**Data to process**
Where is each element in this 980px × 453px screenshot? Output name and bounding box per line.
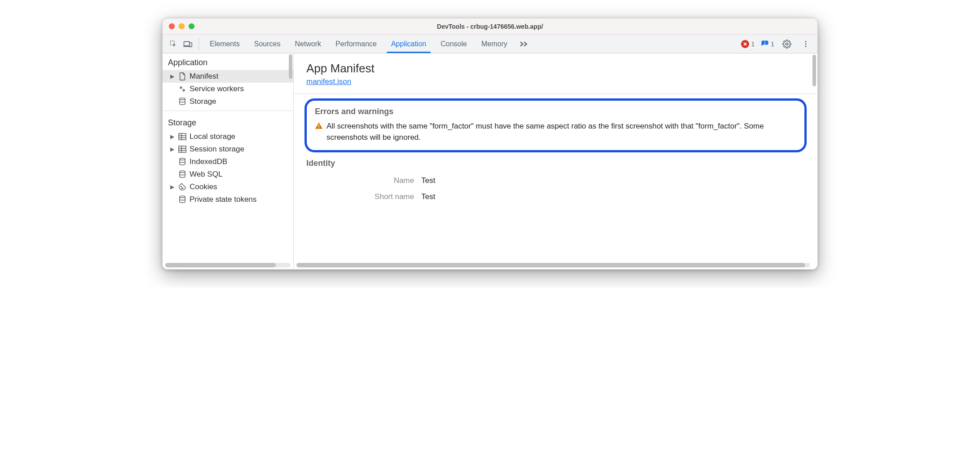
tab-performance[interactable]: Performance — [328, 35, 384, 53]
identity-field-name: Name Test — [306, 173, 805, 189]
svg-point-9 — [805, 45, 807, 47]
main-horizontal-scrollbar[interactable] — [296, 263, 810, 267]
sidebar-item-label: Service workers — [190, 84, 244, 93]
main-vertical-scrollbar[interactable] — [812, 55, 816, 86]
field-label: Short name — [306, 192, 414, 201]
svg-point-6 — [786, 43, 788, 45]
svg-point-11 — [183, 90, 185, 91]
errors-warnings-section: Errors and warnings All screenshots with… — [305, 98, 807, 152]
svg-rect-13 — [179, 133, 186, 140]
warning-text: All screenshots with the same "form_fact… — [327, 121, 796, 143]
errors-badge[interactable]: 1 — [741, 40, 755, 48]
chevron-right-icon: ▶ — [169, 146, 175, 152]
tab-network[interactable]: Network — [287, 35, 328, 53]
svg-rect-17 — [179, 146, 186, 152]
svg-point-12 — [180, 98, 185, 100]
database-icon — [178, 157, 187, 166]
cookie-icon — [178, 182, 187, 191]
tab-console[interactable]: Console — [433, 35, 474, 53]
sidebar-item-label: Local storage — [190, 132, 235, 141]
inspect-element-icon[interactable] — [167, 38, 180, 50]
issues-badge[interactable]: 1 — [761, 40, 774, 48]
database-icon — [178, 97, 187, 106]
svg-point-22 — [180, 171, 185, 173]
svg-rect-1 — [184, 41, 190, 45]
sidebar-item-cookies[interactable]: ▶ Cookies — [163, 181, 293, 193]
sidebar-item-label: IndexedDB — [190, 157, 227, 166]
table-icon — [178, 132, 187, 141]
sidebar-item-label: Cookies — [190, 182, 217, 191]
minimize-window-button[interactable] — [179, 23, 185, 29]
sidebar-item-label: Session storage — [190, 145, 244, 154]
warning-icon — [315, 122, 323, 143]
sidebar-item-websql[interactable]: ▶ Web SQL — [163, 168, 293, 181]
field-value: Test — [421, 176, 435, 185]
window-controls — [163, 23, 194, 29]
sidebar-item-local-storage[interactable]: ▶ Local storage — [163, 130, 293, 143]
devtools-window: DevTools - crbug-1476656.web.app/ Elemen… — [162, 18, 818, 270]
error-icon — [741, 40, 749, 48]
svg-rect-27 — [318, 125, 319, 127]
manifest-panel: App Manifest manifest.json Errors and wa… — [294, 53, 817, 269]
database-icon — [178, 170, 187, 179]
svg-point-23 — [181, 186, 181, 187]
issue-count: 1 — [771, 40, 774, 48]
svg-point-25 — [181, 188, 181, 189]
svg-point-10 — [181, 87, 182, 89]
sidebar-item-label: Manifest — [190, 72, 218, 81]
page-title: App Manifest — [306, 62, 805, 76]
identity-field-short-name: Short name Test — [306, 189, 805, 205]
chevron-right-icon: ▶ — [169, 133, 175, 140]
sidebar-section-application: Application — [163, 53, 293, 70]
svg-point-7 — [805, 41, 807, 42]
table-icon — [178, 145, 187, 154]
warning-row: All screenshots with the same "form_fact… — [315, 121, 796, 143]
sidebar-item-service-workers[interactable]: ▶ Service workers — [163, 83, 293, 95]
file-icon — [178, 72, 187, 81]
sidebar-horizontal-scrollbar[interactable] — [165, 263, 291, 267]
field-value: Test — [421, 192, 435, 201]
errors-warnings-title: Errors and warnings — [315, 107, 796, 116]
svg-rect-28 — [318, 127, 319, 128]
maximize-window-button[interactable] — [189, 23, 194, 29]
application-sidebar: Application ▶ Manifest ▶ Service workers… — [163, 53, 294, 269]
sidebar-item-label: Storage — [190, 97, 216, 106]
sidebar-vertical-scrollbar[interactable] — [289, 54, 292, 79]
svg-point-21 — [180, 158, 185, 160]
tab-memory[interactable]: Memory — [474, 35, 515, 53]
chevron-right-icon: ▶ — [169, 73, 175, 80]
sidebar-item-private-state-tokens[interactable]: ▶ Private state tokens — [163, 193, 293, 206]
error-count: 1 — [751, 40, 755, 48]
identity-title: Identity — [306, 159, 805, 168]
tab-sources[interactable]: Sources — [247, 35, 288, 53]
svg-point-26 — [180, 196, 185, 198]
tab-elements[interactable]: Elements — [203, 35, 247, 53]
sidebar-item-label: Private state tokens — [190, 195, 256, 204]
settings-icon[interactable] — [781, 38, 793, 50]
close-window-button[interactable] — [169, 23, 175, 29]
issue-icon — [761, 40, 769, 48]
sidebar-item-manifest[interactable]: ▶ Manifest — [163, 70, 293, 83]
gears-icon — [178, 84, 187, 93]
svg-point-24 — [182, 188, 183, 189]
sidebar-item-storage[interactable]: ▶ Storage — [163, 95, 293, 108]
more-options-icon[interactable] — [799, 38, 812, 50]
sidebar-section-storage: Storage — [163, 114, 293, 130]
database-icon — [178, 195, 187, 204]
sidebar-item-indexeddb[interactable]: ▶ IndexedDB — [163, 155, 293, 168]
toolbar-right: 1 1 — [741, 38, 815, 50]
sidebar-item-session-storage[interactable]: ▶ Session storage — [163, 143, 293, 155]
sidebar-item-label: Web SQL — [190, 170, 222, 179]
field-label: Name — [306, 176, 414, 185]
tab-application[interactable]: Application — [384, 35, 433, 53]
toolbar-left-tools — [165, 38, 199, 50]
panel-tabs: Elements Sources Network Performance App… — [203, 35, 514, 53]
svg-point-8 — [805, 43, 807, 44]
device-toolbar-icon[interactable] — [181, 38, 194, 50]
manifest-link[interactable]: manifest.json — [306, 77, 351, 86]
window-title: DevTools - crbug-1476656.web.app/ — [163, 23, 817, 30]
chevron-right-icon: ▶ — [169, 184, 175, 190]
devtools-toolbar: Elements Sources Network Performance App… — [163, 35, 817, 53]
more-tabs-button[interactable] — [514, 40, 533, 48]
titlebar: DevTools - crbug-1476656.web.app/ — [163, 18, 817, 35]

**Work task**
Every line in the listing that holds "value" belongs in the answer.

**Output below**
field-value: Test — [421, 176, 435, 185]
field-value: Test — [421, 192, 435, 201]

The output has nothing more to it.